Die Bedrohung mit einer täuschend echt aussehenden Schreckschusspistole löst keine Opferentschädigungsansprüche aus. Die Drohung mit einer Schreckschusspistole allein ist noch kein rechtswidriger tätlicher Angriff im Sinne des Opferentschädigungsgesetzes, auch wenn das Opfer die Waffe für echt hält.

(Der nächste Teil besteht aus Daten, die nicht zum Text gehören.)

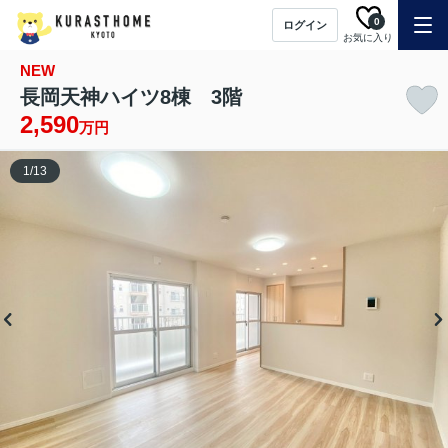
0
ログイン
お気に入り
NEW
長岡天神ハイツ8棟 3階
2,590
万円
1
/
13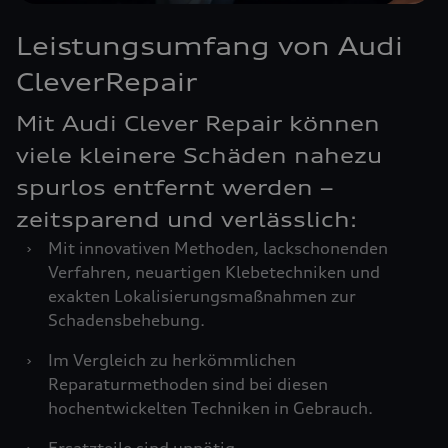
Leistungsumfang von Audi
CleverRepair
Mit Audi Clever Repair können
viele kleinere Schäden nahezu
spurlos entfernt werden –
zeitsparend und verlässlich:
›
Mit innovativen Methoden, lackschonenden
Verfahren, neuartigen Klebetechniken und
exakten Lokalisierungsmaßnahmen zur
Schadensbehebung.
›
Im Vergleich zu herkömmlichen
Reparaturmethoden sind bei diesen
hochentwickelten Techniken in Gebrauch.
›
Ersatzteile sind unnötig.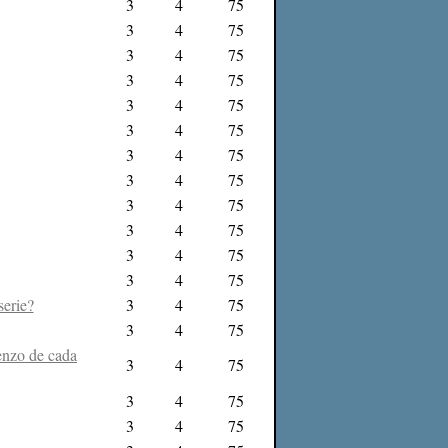
3
4
75
3
4
75
3
4
75
3
4
75
3
4
75
3
4
75
3
4
75
3
4
75
3
4
75
3
4
75
3
4
75
3
4
75
serie?
3
4
75
3
4
75
enzo de cada
3
4
75
3
4
75
3
4
75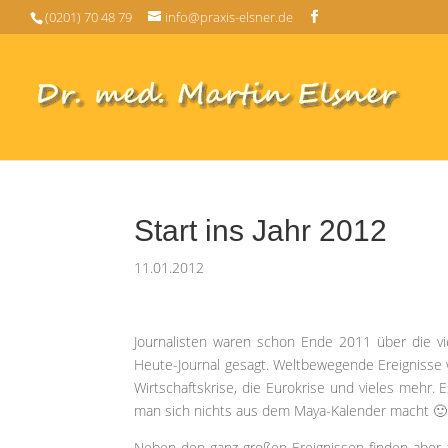
(0201) 70 48 79
info@praxis-elsner.de
Start ins Jahr 2012
11.01.2012
Journalisten waren schon Ende 2011 über die vie
Heute-Journal gesagt. Weltbewegende Ereignisse 
Wirtschaftskrise, die Eurokrise und vieles mehr.
man sich nichts aus dem Maya-Kalender macht 🙂 
Neben den ganz großen Ereignissen finden aber a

In den jetzt vom Bundessozialgericht entschiedenen Fall wurde eine Bankangestellte bei einem Banküberfall von dem Täter mit einer ungeladenen Schreckschusspistole bedroht. Wie andere Zeugen des Überfalls ging auch sie davon aus, dass es sich um eine echte Schusswaffe handele. Das beklagte Land Baden-Württemberg lehnte ihren Antrag auf Entschädigung nach dem Opferentschädigungsgesetz ab, weil kein vorsätzlicher, rechtswidriger tätlicher Angriff vorgelegen habe. Das Bundessozialgericht hat diese Entscheidung nun in letzter Instanz bestätigt:

Nach dem Grundgedanken des Opferentschädigungsgesetzes sollen Gewaltopfer bei gesundheitlichen Schädigungen einen Anspruch gegen den Staat haben, wenn und weil dieser das Opfer nicht vor bestimmten Gewalttaten schützen konnte. Das Ereignis in der Bankfiliale war keine solche Gewalttat, kein vorsätzlicher, rechtswidriger tätlicher Angriff im Sinne des Opferentschädigungsgesetzes. Ein solcher tätlicher Angriff setzt grundsätzlich eine gewaltsame physische ? nicht nur psychische ? Einwirkung voraus, die in feindseliger Willensrichtung unmittelbar auf den Körper eines anderen zielt. Hieran fehlte es im vorliegenden Fall ...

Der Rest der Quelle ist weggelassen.